Boris avait commencé sa carrière sous Ivan IV, dont il était devenu l’écuyer et le grand échanson. Nommé boyard héréditaire en 1580, lors du mariage de sa soeur Irène avec le tsarévitch Fédor.

En 1584, dès le début du règne de Fédor I, il parle en maître au souverain et devient une sorte de maire du palais. il est en outre chef de l’Oprichina (sorte de garde policière). En 1587, il devient régent de l’Empire.
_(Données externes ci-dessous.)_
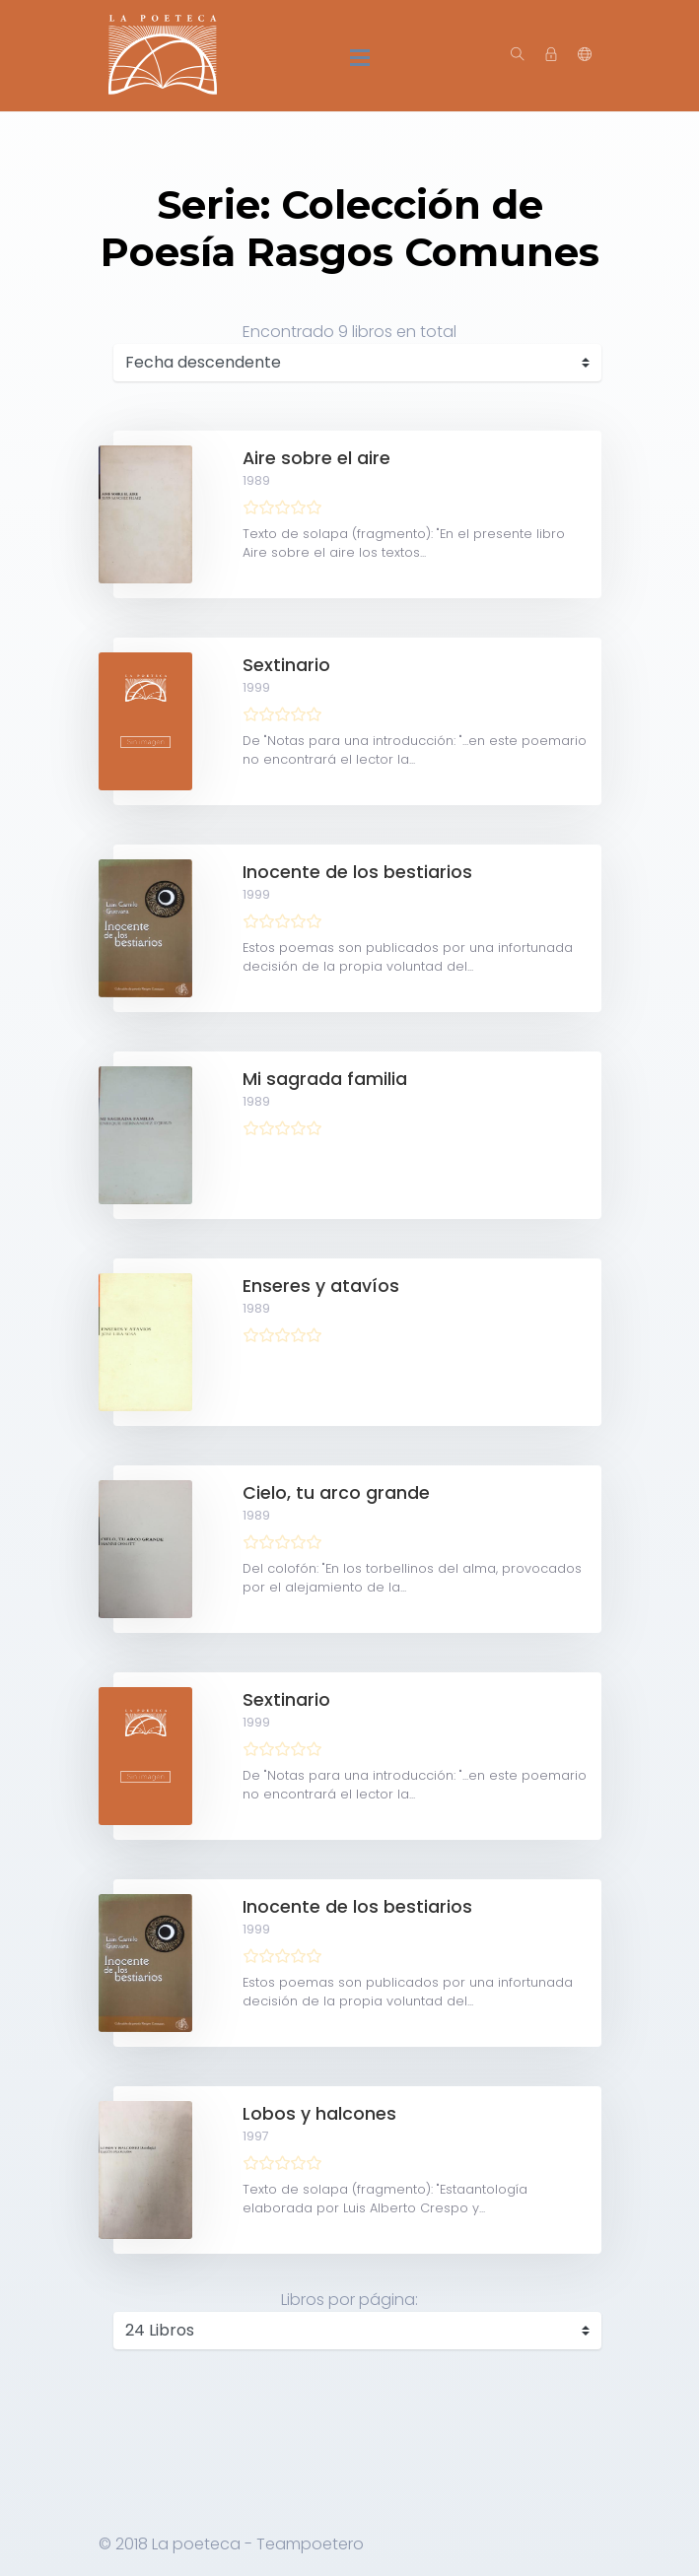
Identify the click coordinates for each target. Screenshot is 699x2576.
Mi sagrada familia (325, 1079)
En 1598, à la mort du dernier Tsar, la Russie cherche un souverain. La tsarine Irène, veuve de Fédor I, se réfugie au couvent sous le nom d’Alexandra, laissant son frère seul maître du régime. Après de longues tergiversations de circonstances, Boris est nommé Tsar par la Douma, la Diète de la Noblesse. .../...


Fédor II 1605 (fils de Boris Godounov), tsar pendant un mois et demi. Fin et lettré, il était un peu jeune pour exercer le pouvoir et ne sut pas retenir les boyards qui passèrent nombreux au faux Dimitri dans l’unique espoir, une fois Fédor II abattu, de prendre sa place. Le 1er juin 1605, Fédor est renversé et chassé du trône ; exilé avec sa mère dans sa maison de campagne, près de Moscou.

Les envoyés du faux Dimitri et du général Chouïski avaient mené ce complot avec le concours du peuple qui accusait les Godounov de tout ses malheurs. Le 10 juin, Fédor et sa mère sont étranglés par ordre du prince Galitzine, Il est inhumé auprès de son père.